Gillian Tett, the Financial Times' credit markets whiz, has a
detailed account today of how credit derivatives markets went bad. Framing the sorry tale of bad loans packaged in opaque securities and parked off-balance sheet in special investment vehicles is a sidebar that drains a bit of blame by bringing the macroeconomic causes into sharp focus:
there is a strong case to be made that the current crisis is in the strictest sense a crisis of globalisation, fostered and transmitted by the rapid and deep integration of very different economies. Fast-growing developing countries with underdeveloped financial systems were exporting savings to the developed world for packaging and re-export to them in the form of financial products.
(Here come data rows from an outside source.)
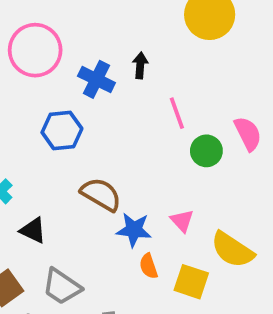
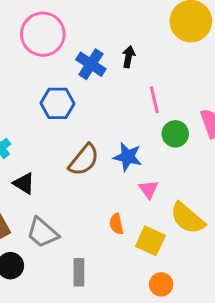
brown semicircle: (101, 194) -> (84, 160), turned 92
blue star: (134, 230) -> (128, 157), moved

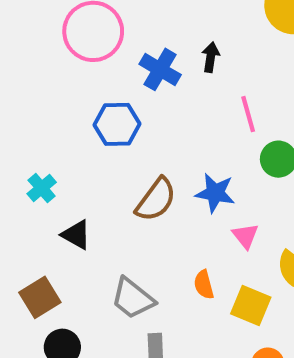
gray trapezoid: (43, 233) -> (133, 298), moved

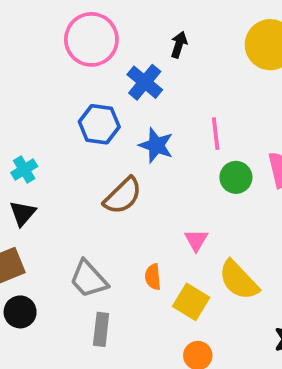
black arrow: (211, 57) -> (179, 45), moved
blue star: (215, 193) -> (156, 145), moved
black triangle: (76, 235) -> (23, 213), moved, turned 32

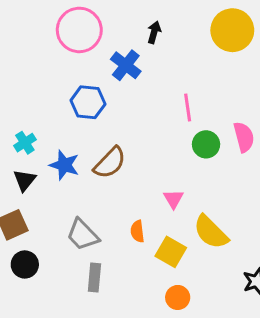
blue star: (156, 145) -> (64, 165), moved

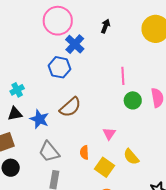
blue cross: (126, 65) -> (75, 44), moved
blue star: (64, 165) -> (39, 119), moved
black triangle: (25, 180) -> (15, 114), turned 35
yellow semicircle: (211, 232) -> (131, 157), size x0.7

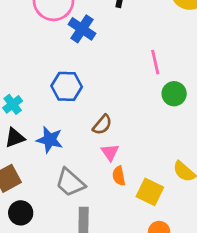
blue hexagon: (60, 67) -> (67, 86), moved
brown semicircle: (70, 107) -> (102, 125), moved, size x0.7
pink triangle: (109, 134) -> (110, 152), moved

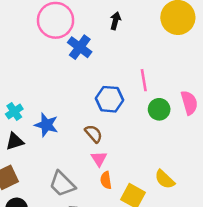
blue hexagon: (67, 86) -> (109, 99), moved
brown semicircle: (102, 125) -> (94, 134), turned -84
blue star: (50, 140) -> (46, 125), moved

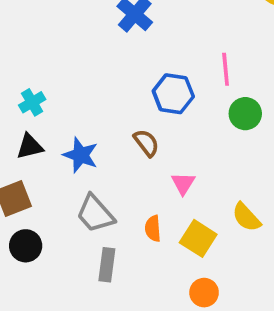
blue star: (46, 125) -> (81, 155), moved
pink triangle: (99, 159) -> (183, 183), moved
orange semicircle: (106, 180) -> (153, 229), moved

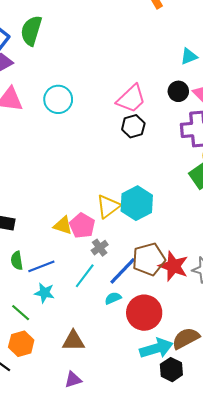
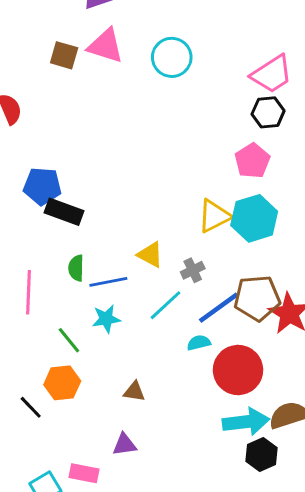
yellow triangle: (63, 225) -> (150, 255), moved
pink pentagon: (82, 226) -> (252, 161), moved
cyan star: (44, 293) -> (106, 319), turned -30
brown triangle: (73, 341) -> (134, 392), size x0.7

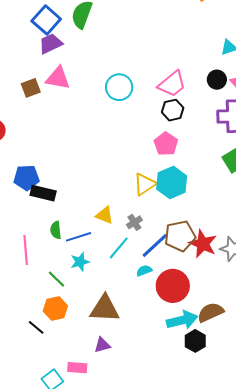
brown square: (64, 55) -> (31, 88), turned -30
cyan circle: (172, 57) -> (119, 87), moved
brown triangle: (134, 392) -> (105, 309), size x2.0

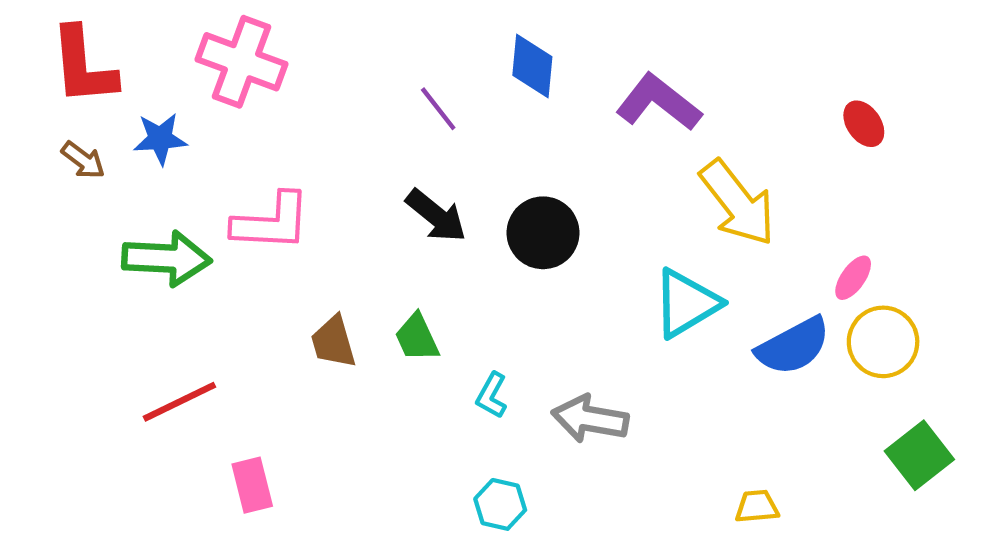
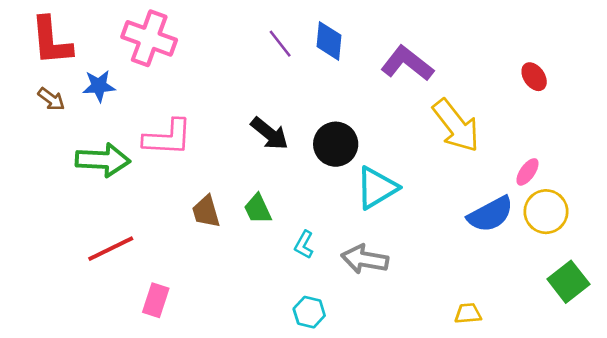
purple line: (438, 109) -> (280, 44), moved
cyan triangle: (686, 303) -> (377, 188), moved
pink rectangle: (252, 485) -> (156, 300), turned 32

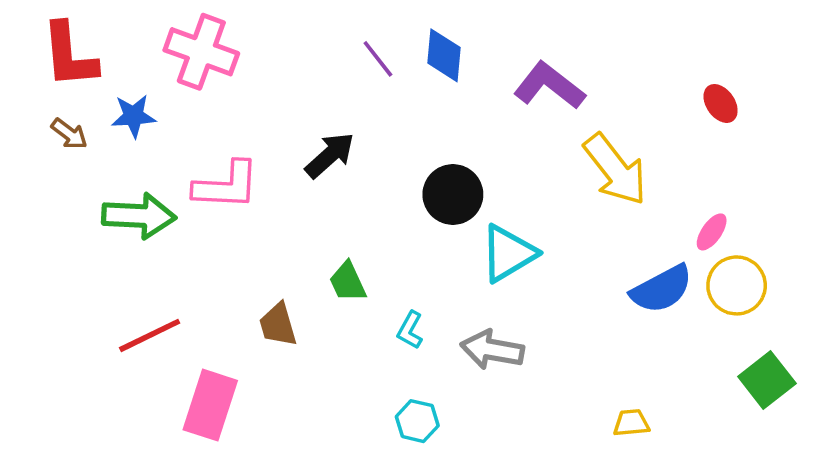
black arrow: (270, 134) -> (330, 155), moved, turned -81
brown trapezoid: (206, 212) -> (278, 325), moved
pink rectangle: (156, 300) -> (210, 405), size x1.5

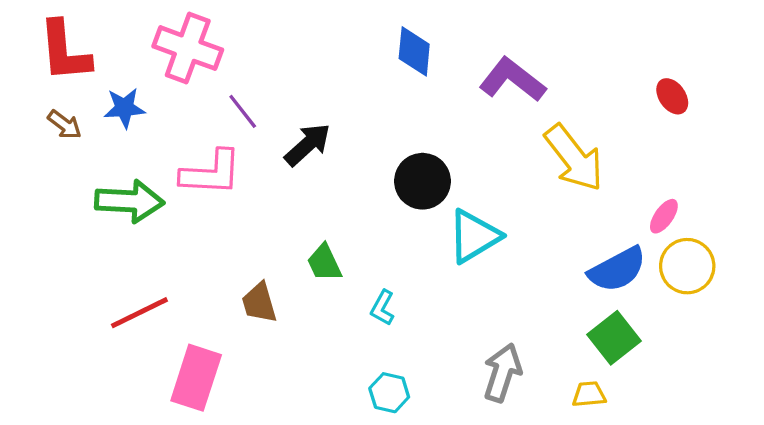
purple line: (378, 59) -> (243, 111), moved
gray arrow: (492, 350) -> (502, 373), moved, turned 98
green square: (767, 380) -> (614, 338), moved

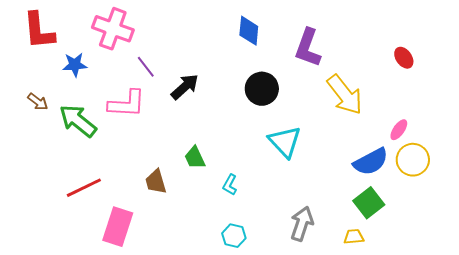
purple L-shape: (512, 80) -> (308, 48), turned -108
brown arrow: (65, 125) -> (38, 102), moved
black circle: (422, 181) -> (262, 89), moved
green arrow: (129, 201) -> (78, 121), turned -144
cyan triangle: (474, 236) -> (285, 142), turned -42

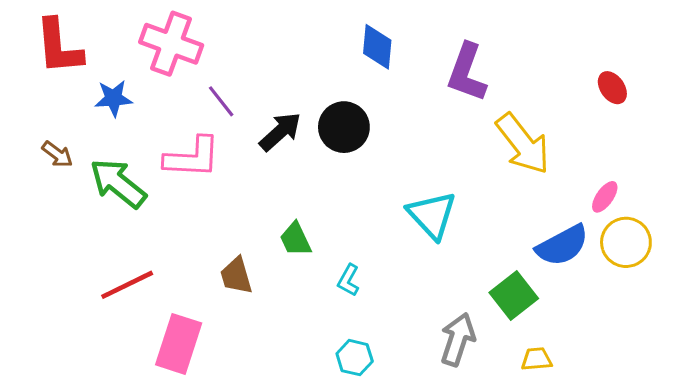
black circle: (262, 89) -> (344, 127), moved
green square: (369, 203) -> (514, 295), moved

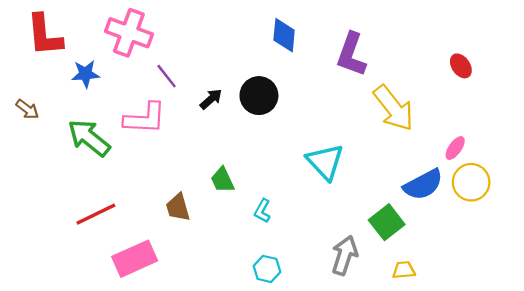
black arrow: (280, 132) -> (211, 99), size x0.7
brown arrow: (57, 154) -> (27, 109), moved
pink rectangle: (179, 344) -> (135, 259), turned 48

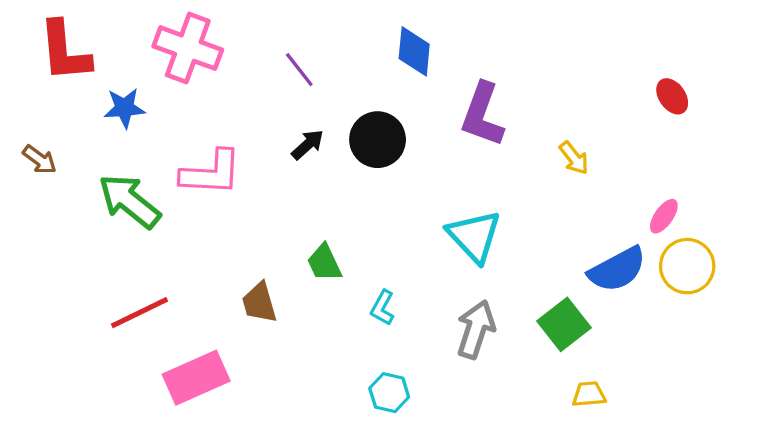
purple L-shape: (351, 54) -> (482, 115), moved
purple line: (167, 76) -> (299, 70), moved
yellow arrow: (394, 108) -> (574, 158), size x0.5
gray arrow: (344, 255) -> (476, 329), moved

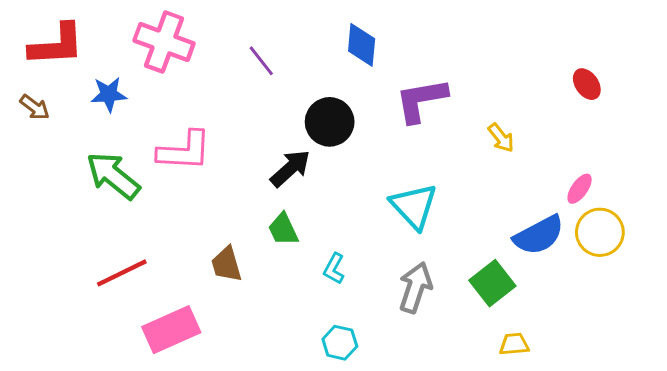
red L-shape: (65, 51) -> (56, 45), turned -88
purple L-shape: (482, 115) -> (421, 100), turned 60
black arrow: (308, 145) -> (290, 168), moved, size x1.4
brown arrow: (40, 160) -> (35, 107), moved

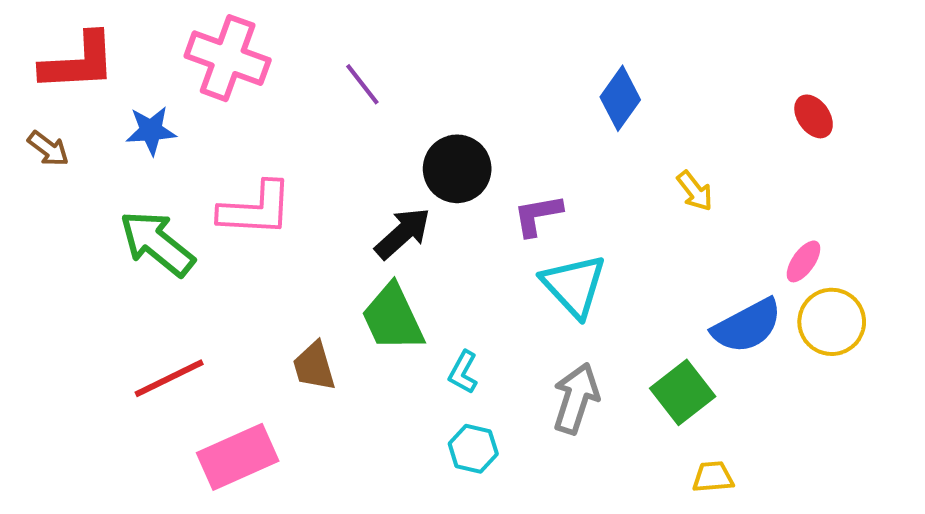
blue diamond: (362, 45) -> (620, 98), moved, turned 30
purple L-shape: (421, 100) -> (538, 215), moved, size x0.7
green trapezoid: (283, 229) -> (393, 318), size x1.5
cyan hexagon: (340, 343) -> (473, 449), moved

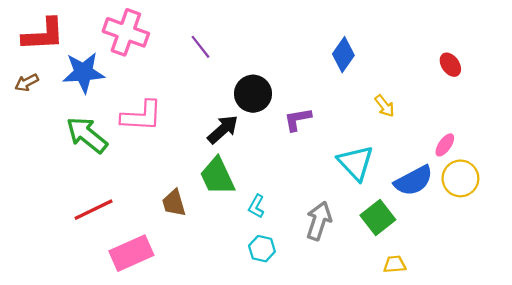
blue star: (151, 131) -> (84, 72), size x1.5
brown arrow: (48, 149) -> (27, 83), turned 115
cyan triangle: (574, 286) -> (356, 163), moved

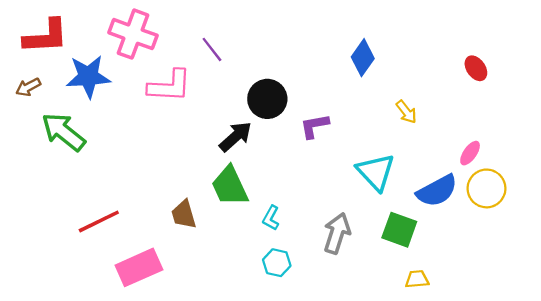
pink L-shape: (141, 116) -> (170, 86), moved
green arrow: (87, 135) -> (63, 132), moved
green square: (378, 217) -> (399, 230), turned -32

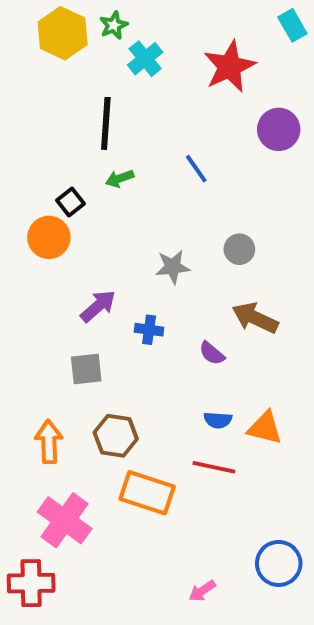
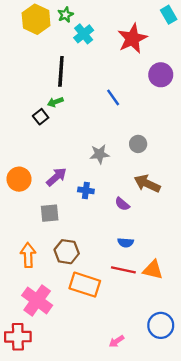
green arrow: (120, 178) -> (55, 102), moved
orange circle: (49, 237) -> (19, 179), moved
orange triangle: (265, 428) -> (153, 270), moved

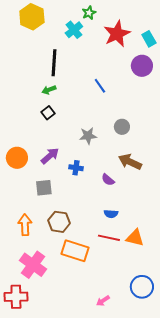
green star: (65, 15) -> (89, 13), moved
cyan rectangle: (169, 15) -> (149, 39), moved
black square: (41, 117) -> (48, 113), moved

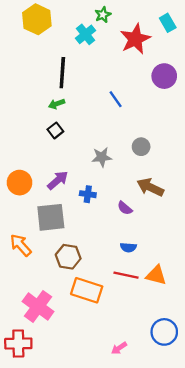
cyan rectangle: (149, 39) -> (168, 23), moved
gray square: (44, 188) -> (51, 217), size x1.5
orange arrow: (25, 225) -> (21, 245), moved, turned -40

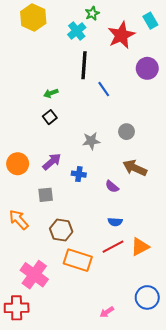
black line: (62, 73) -> (84, 65), moved
gray square: (51, 217) -> (46, 195), size x0.6
red line: (126, 275) -> (113, 247), turned -40
orange triangle: (156, 275) -> (140, 247), turned -42

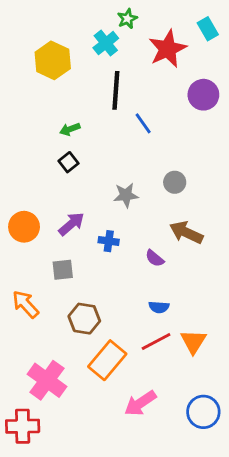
yellow hexagon: (33, 18) -> (53, 60), moved
orange triangle: (140, 247) -> (193, 342), turned -30
orange rectangle: (78, 260) -> (107, 360), turned -68
pink arrow: (107, 312) -> (140, 403), moved, size x1.6

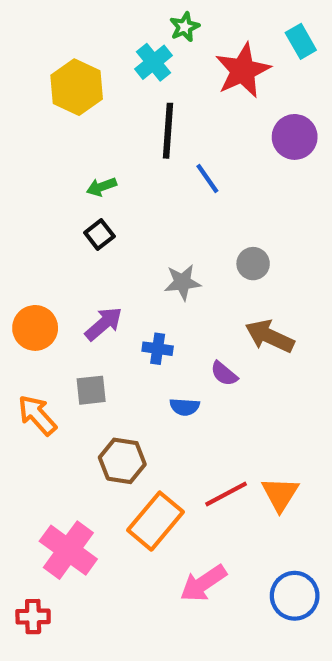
orange arrow: (25, 304) -> (37, 415), moved
blue semicircle: (159, 307) -> (185, 407), moved
red cross: (23, 426) -> (33, 617), size x0.7

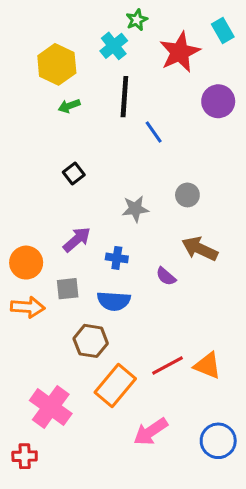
green arrow: (102, 187) -> (69, 106), moved
orange circle: (35, 328) -> (26, 263), moved
blue semicircle: (185, 407) -> (114, 301), moved, size x1.5
orange arrow: (37, 415) -> (28, 307), turned 136
orange triangle: (280, 494) -> (207, 366), turned -40

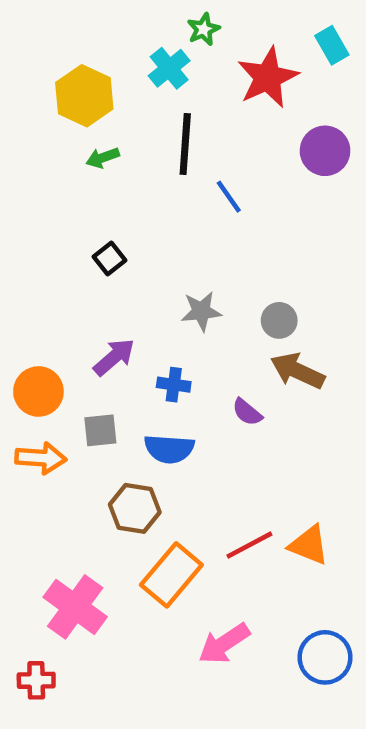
gray circle: (187, 195) -> (279, 320), moved

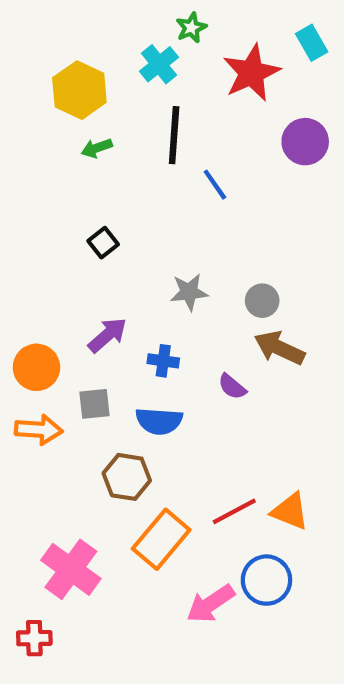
blue circle: (325, 657) -> (266, 580), moved

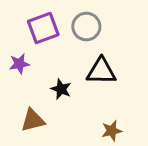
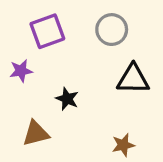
gray circle: (86, 27) -> (112, 30), moved
black triangle: (101, 71) -> (133, 79), moved

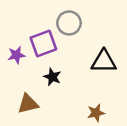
gray circle: (112, 30) -> (69, 23), moved
purple square: (47, 31) -> (43, 43), moved

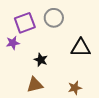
purple square: (43, 43) -> (25, 23), moved
brown triangle: (28, 104) -> (35, 85), moved

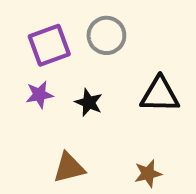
purple star: (13, 43) -> (39, 95), moved
black star: (41, 60) -> (89, 103), moved

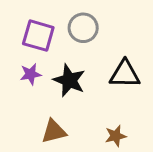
purple square: (49, 45) -> (38, 36), turned 36
black star: (89, 103) -> (69, 80), size x1.5

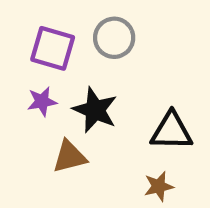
black triangle: (125, 74) -> (171, 131), moved
brown triangle: (54, 131) -> (70, 157), moved

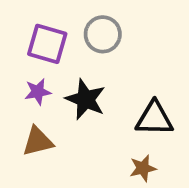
brown triangle: (70, 157) -> (38, 141), moved

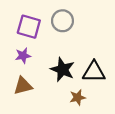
black star: (86, 99) -> (62, 70), moved
brown star: (143, 168) -> (78, 97), moved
The global economy during the period of boom and savings glut had something in common with the old communist workers' joke: we pretend to work and they pretend to pay us. The current variant for emerging economies was, we work, you pretend to pay us, we prop up the value of your pretend payments. Our banking system drowned in a flood of cheap money:
The collapse in market discipline and regulatory supervision was most extreme in securitised markets for US housing finance. Yet it is hard to see this as simply a crisis of financial innovation when there was excessive risk-taking in many other areas. At the same time that US and UK banks were amassing subprime mortgage securities, they were also making mispriced loans to private equity. Austrian banks were making risky loans to households in eastern Europe and Japanese banks were buying corporate equities. This suggests larger economic forces were at work.